- **Work instruction**: Transcribe the records below exactly as they appear, omitting any pictures.

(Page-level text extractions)
────────────────

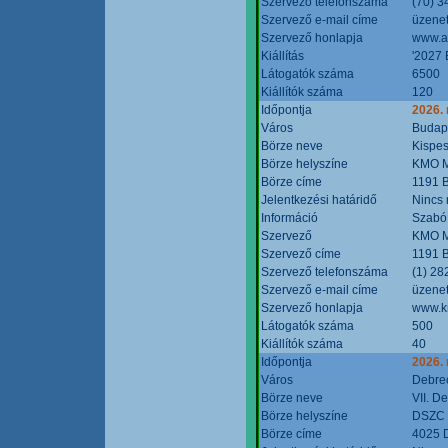
Szervező telefonszáma
(70) 3
Szervező e-mail címe
üzenet
Szervező honlapja
www.a
Kiállítás
'2027 
Látogatók száma
6500
Kiállítók száma
120
Időpontja
2026.
Város
Budap
Börze neve
Kispes
Börze helyszíne
KMO M
Börze címe
1191 B
Jelentkezési határidő
Nincs
Információ
Szabó
Szervező
KMO M
Szervező címe
1191 B
Szervező telefonszáma
(1) 28
Szervező e-mail címe
üzenet
Szervező honlapja
www.k
Látogatók száma
500
Kiállítók száma
40
Időpontja
2026.
Város
Debre
Börze neve
VII. D
Börze helyszíne
DSZC M
Börze címe
4025 D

────────────────

- **Exercise response**:
Szervező telefonszáma
(70) 3
Szervező e-mail címe
üzenet
Szervező honlapja
www.a
Kiállítás
'2027 
Látogatók száma
6500
Kiállítók száma
120
Időpontja
2026.
Város
Budap
Börze neve
Kispes
Börze helyszíne
KMO M
Börze címe
1191 B
Jelentkezési határidő
Nincs
Információ
Szabó
Szervező
KMO M
Szervező címe
1191 B
Szervező telefonszáma
(1) 28
Szervező e-mail címe
üzenet
Szervező honlapja
www.k
Látogatók száma
500
Kiállítók száma
40
Időpontja
2026.
Város
Debre
Börze neve
VII. D
Börze helyszíne
DSZC M
Börze címe
4025 D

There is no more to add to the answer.